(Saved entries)
----------------------------------------

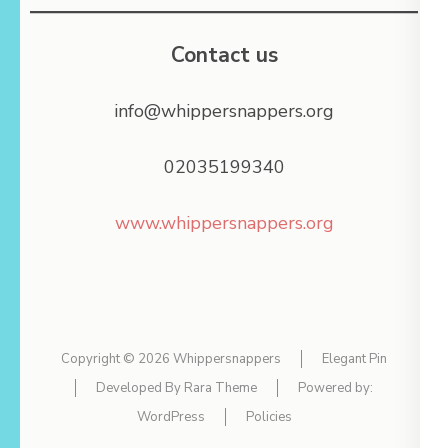
Contact us
info@whippersnappers.org
02035199340
www.whippersnappers.org
Copyright © 2026
Whippersnappers
Elegant Pin
Developed By
Rara Theme
Powered by:
WordPress
Policies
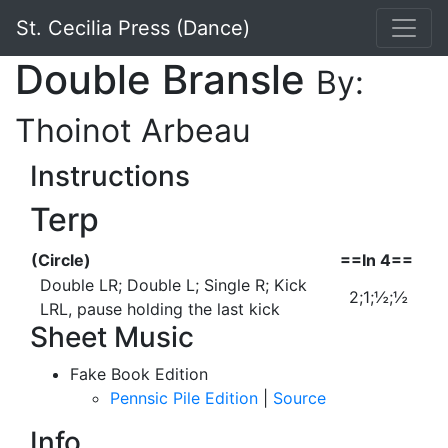
St. Cecilia Press (Dance)
Double Bransle
By:
Thoinot Arbeau
Instructions
Terp
(Circle)
==In 4==
Double LR; Double L; Single R; Kick
2;1;½;½
LRL, pause holding the last kick
Sheet Music
Fake Book Edition
Pennsic Pile Edition
|
Source
Info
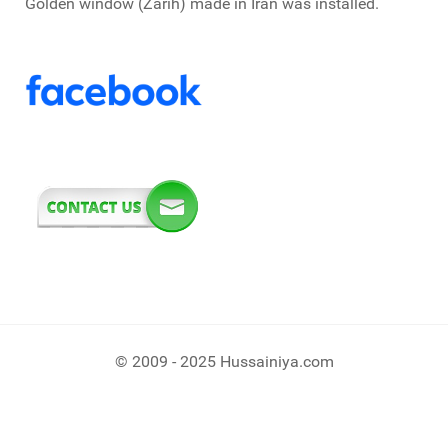
Golden window (Zarih) made in Iran was installed.
© 2009 - 2025 Hussainiya.com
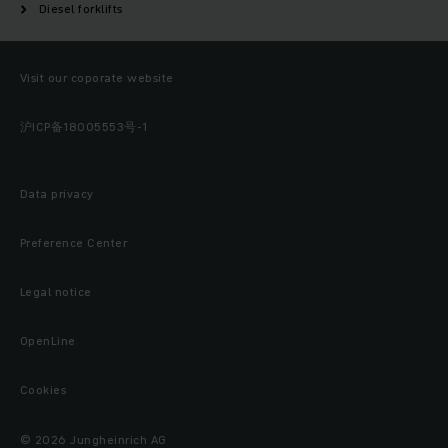
Diesel forklifts
Visit our coporate website
沪ICP备18005553号-1
Data privacy
Preference Center
Legal notice
OpenLine
Cookies
© 2026 Jungheinrich AG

----------------------------------------

* **Aim of the exercise**: Where a line in the records above contains the string "Double", copy that line.

* **Answer space**:
Double Bransle
Double LR; Double L; Single R; Kick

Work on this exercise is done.